◆ TASK TO COMPLETE
For the entries below, the result should be an exact transcription of the lines from the one with "Special Edition" up to and including the one with "ine corso equivale", and only those.

★ ★ ★ ★ ★

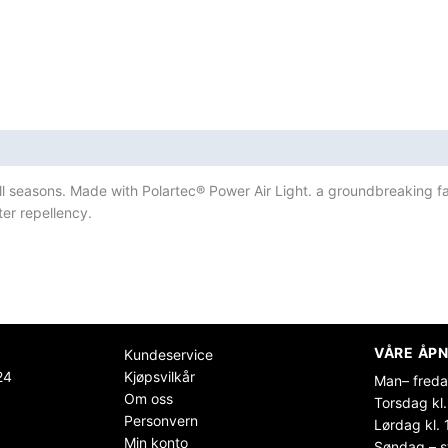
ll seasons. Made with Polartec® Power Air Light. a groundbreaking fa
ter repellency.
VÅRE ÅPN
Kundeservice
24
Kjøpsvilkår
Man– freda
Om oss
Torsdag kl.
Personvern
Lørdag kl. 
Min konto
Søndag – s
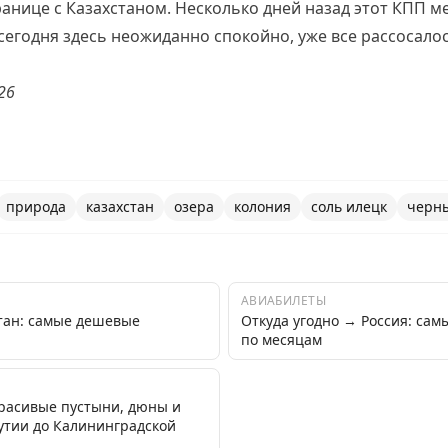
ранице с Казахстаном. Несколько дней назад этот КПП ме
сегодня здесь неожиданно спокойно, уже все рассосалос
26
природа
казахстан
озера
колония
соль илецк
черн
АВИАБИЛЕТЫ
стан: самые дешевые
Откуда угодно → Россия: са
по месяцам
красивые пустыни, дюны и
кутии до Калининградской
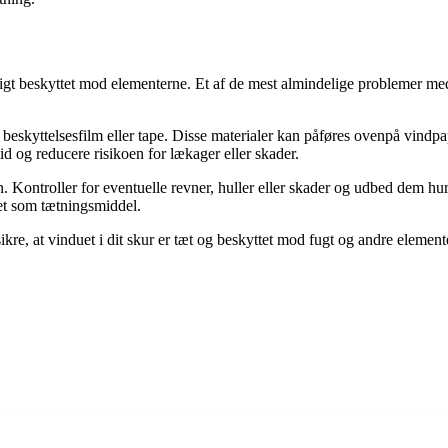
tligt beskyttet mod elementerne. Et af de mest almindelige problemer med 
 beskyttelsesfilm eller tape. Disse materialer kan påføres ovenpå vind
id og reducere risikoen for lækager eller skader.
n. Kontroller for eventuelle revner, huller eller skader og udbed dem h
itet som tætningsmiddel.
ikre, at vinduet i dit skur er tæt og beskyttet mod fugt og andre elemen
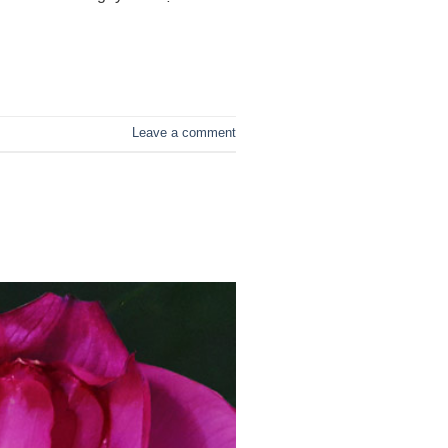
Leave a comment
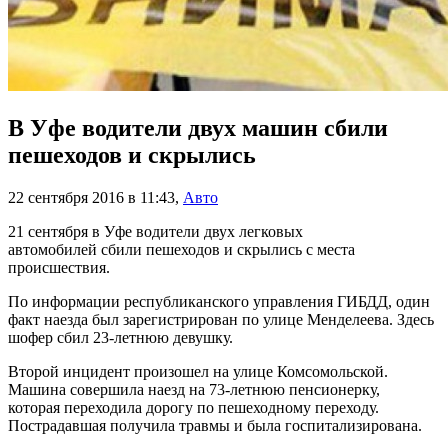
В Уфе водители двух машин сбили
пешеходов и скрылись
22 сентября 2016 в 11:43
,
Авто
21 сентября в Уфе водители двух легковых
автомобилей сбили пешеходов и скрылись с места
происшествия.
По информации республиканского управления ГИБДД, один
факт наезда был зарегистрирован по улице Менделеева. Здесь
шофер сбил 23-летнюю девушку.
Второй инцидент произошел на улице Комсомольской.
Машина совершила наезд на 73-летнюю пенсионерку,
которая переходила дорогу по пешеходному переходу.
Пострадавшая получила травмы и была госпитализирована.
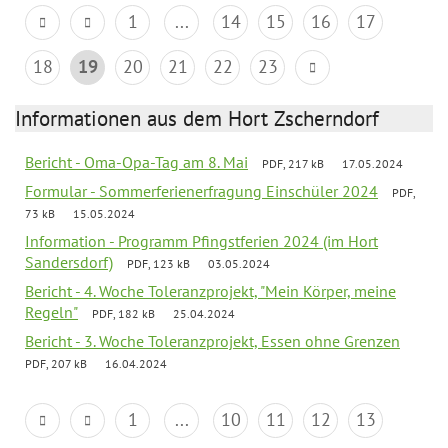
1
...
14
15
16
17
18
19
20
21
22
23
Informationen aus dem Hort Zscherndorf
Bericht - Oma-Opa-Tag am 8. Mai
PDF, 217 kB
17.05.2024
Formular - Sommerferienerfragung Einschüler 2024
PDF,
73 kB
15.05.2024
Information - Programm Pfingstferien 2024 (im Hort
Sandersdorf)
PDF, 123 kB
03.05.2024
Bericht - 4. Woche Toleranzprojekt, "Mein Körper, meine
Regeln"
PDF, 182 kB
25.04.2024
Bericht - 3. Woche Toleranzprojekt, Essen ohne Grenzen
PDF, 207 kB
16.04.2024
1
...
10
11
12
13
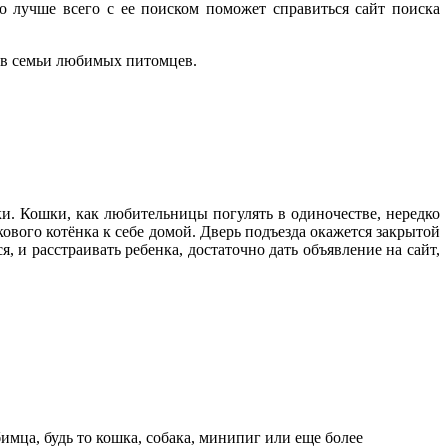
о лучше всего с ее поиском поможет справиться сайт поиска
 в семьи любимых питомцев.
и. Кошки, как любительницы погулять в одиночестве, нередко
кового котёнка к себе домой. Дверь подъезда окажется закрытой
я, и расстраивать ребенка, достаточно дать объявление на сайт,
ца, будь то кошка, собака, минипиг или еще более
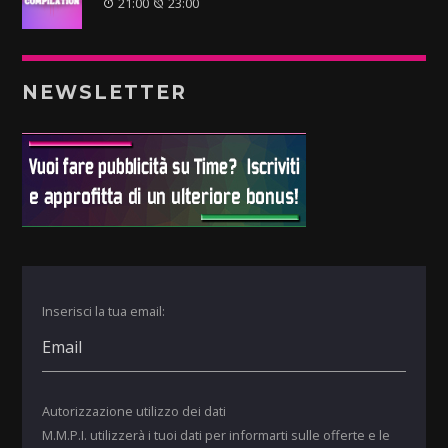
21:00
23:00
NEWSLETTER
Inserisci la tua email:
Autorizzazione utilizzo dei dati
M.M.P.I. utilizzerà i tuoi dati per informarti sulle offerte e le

★ ★ ★ ★ ★

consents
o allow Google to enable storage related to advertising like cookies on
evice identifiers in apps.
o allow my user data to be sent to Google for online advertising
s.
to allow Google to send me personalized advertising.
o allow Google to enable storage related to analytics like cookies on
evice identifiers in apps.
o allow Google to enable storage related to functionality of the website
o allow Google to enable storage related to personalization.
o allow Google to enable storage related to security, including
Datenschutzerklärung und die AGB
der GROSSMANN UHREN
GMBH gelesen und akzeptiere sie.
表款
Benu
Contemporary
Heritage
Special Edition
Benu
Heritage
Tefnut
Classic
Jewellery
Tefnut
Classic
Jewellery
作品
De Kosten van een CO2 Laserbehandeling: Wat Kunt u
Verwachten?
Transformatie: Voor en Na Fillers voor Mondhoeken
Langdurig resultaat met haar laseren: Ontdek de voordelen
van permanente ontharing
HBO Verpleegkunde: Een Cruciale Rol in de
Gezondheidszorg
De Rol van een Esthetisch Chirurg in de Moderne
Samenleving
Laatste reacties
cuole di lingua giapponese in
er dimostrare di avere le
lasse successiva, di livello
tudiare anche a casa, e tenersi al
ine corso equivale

★ ★ ★ ★ ★

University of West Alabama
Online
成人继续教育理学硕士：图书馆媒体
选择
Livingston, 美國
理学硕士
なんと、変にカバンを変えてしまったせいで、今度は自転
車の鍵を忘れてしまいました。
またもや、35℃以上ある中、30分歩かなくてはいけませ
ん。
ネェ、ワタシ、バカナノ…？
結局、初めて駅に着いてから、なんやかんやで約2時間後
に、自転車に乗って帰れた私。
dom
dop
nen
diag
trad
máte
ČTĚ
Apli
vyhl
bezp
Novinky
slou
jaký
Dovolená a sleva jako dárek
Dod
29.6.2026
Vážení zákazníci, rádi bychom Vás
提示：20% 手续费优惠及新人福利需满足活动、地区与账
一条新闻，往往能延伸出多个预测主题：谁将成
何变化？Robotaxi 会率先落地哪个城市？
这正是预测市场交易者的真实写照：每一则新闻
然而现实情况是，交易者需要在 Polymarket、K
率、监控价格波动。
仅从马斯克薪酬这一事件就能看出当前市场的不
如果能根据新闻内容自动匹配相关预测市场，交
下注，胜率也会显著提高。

★ ★ ★ ★ ★

◆ RESULT
Special Edition
Benu
Heritage
Tefnut
Classic
Jewellery
Tefnut
Classic
Jewellery
作品
De Kosten van een CO2 Laserbehandeling: Wat Kunt u
Verwachten?
Transformatie: Voor en Na Fillers voor Mondhoeken
Langdurig resultaat met haar laseren: Ontdek de voordelen
van permanente ontharing
HBO Verpleegkunde: Een Cruciale Rol in de
Gezondheidszorg
De Rol van een Esthetisch Chirurg in de Moderne
Samenleving
Laatste reacties
cuole di lingua giapponese in
er dimostrare di avere le
lasse successiva, di livello
tudiare anche a casa, e tenersi al
ine corso equivale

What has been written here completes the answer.